Snail Lexical Structure
Lexical Structure
The lexical structure is designed to be fairly simple to implement. There are some deviations from popular programming languages (e.g., handling of escape sequences); these are typically to reduce the burden of implementing lexical analysis.
Integers
Integers are non-empty strings of digits 0-9. It is a lexer error if the a literal integer constant is too big to be represented as a 64-bit signed integer. 64-bit signed integers range from \(-2^{63}\) to \(2^{63}-1\).
Identifiers
Identifiers are strings (other than keywords) that conform to a modified Unicode’s identifier specification. In particular, snail uses the “XID” identifier specification. In addition, snail allows identifiers to start with an “_” character. (i.e both “_snail” and “_” are valid identifiers)
Both variable names and class names are treated as identifiers in snail. Notably, keywords, are treated separately from identifiers.
String Literals
Strings are enclosed in double quotes (i.e., “…”). Snail only recognizes two
escape sequences, \"
and \\
, during lexing. This allows double quotes to
be embedded in a string literal and a backslash to be the last character in a
string.
"Grace Hopper said, \"A ship in port is safe, but that’s not what ships are built for.\""
Two escape sequences are handled by the IO
module: \n
and \t
. These are
not interpreted or transformed by the lexer in any way.
Note that escape sequences are not converted to a single character. They are
left as a \
followed by the next character. This will simplify lexing and
interpretation, but differs from other languages.
class Main : IO {
main() {
print_string("She said, \"What?\"");
};
};
// outputs: She said, \"What?\"
Strings may not contain the null character (with integer value 0). Newline characters and carriage returns are also not allowed. All other characters are allowed.

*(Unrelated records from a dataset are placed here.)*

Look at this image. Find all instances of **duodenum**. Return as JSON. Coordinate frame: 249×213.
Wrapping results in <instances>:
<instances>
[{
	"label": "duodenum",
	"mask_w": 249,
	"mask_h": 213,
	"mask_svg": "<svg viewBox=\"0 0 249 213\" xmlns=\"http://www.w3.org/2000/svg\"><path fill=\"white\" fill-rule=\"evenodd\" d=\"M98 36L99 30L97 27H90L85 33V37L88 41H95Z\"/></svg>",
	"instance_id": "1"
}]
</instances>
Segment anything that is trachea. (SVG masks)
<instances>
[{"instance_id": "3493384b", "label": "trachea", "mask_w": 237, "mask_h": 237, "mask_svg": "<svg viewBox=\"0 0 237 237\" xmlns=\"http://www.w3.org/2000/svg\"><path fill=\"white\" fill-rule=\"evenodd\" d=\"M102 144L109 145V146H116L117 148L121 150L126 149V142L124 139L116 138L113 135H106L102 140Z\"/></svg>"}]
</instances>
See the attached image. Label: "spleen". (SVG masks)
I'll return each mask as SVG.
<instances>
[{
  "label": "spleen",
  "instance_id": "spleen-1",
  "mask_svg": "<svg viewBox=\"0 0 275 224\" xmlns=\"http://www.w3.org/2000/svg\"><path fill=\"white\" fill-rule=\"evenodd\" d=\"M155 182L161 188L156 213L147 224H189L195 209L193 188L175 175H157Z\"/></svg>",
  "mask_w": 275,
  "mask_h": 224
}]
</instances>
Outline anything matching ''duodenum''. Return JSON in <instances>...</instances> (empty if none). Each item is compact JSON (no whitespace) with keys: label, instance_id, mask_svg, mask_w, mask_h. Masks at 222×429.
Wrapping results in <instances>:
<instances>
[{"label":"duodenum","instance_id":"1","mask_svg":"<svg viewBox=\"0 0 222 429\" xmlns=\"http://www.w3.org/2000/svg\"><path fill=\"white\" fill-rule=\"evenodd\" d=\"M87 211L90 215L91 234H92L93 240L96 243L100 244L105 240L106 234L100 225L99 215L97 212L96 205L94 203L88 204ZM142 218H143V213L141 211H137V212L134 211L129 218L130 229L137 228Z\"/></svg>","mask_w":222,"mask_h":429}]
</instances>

Strings must have an opening and closing quote. The lexer must reject source code that contains malformed strings.
Comments
Line comments begin with //
and continue to the next newline (or end of file).

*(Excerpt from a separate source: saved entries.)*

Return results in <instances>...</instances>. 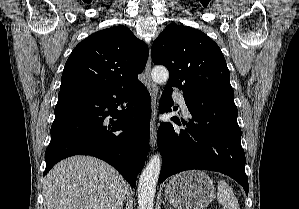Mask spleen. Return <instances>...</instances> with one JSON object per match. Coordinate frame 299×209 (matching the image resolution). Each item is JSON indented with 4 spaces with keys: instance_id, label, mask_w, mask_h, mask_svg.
<instances>
[{
    "instance_id": "obj_1",
    "label": "spleen",
    "mask_w": 299,
    "mask_h": 209,
    "mask_svg": "<svg viewBox=\"0 0 299 209\" xmlns=\"http://www.w3.org/2000/svg\"><path fill=\"white\" fill-rule=\"evenodd\" d=\"M217 200L223 209H240L232 188L223 180L218 181Z\"/></svg>"
}]
</instances>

Block comments are also supported using /* ... */
syntax. Block comments may
be nested and must be terminated before the end of file.
Keywords
The following identifiers are treated as keywords in snail:
class
else
if
isvoid
let
new
while
true
false
All keywords in snail are case insensitive. That is, any capitalization of a keyword is still treated as a keyword.
Whitespace
Snail follows the definition of whitespace provided by the Unicode specification.
Operators and Punctuation
Refer to Langauge Basics or SL-LEX Format for additional lexemes in the language.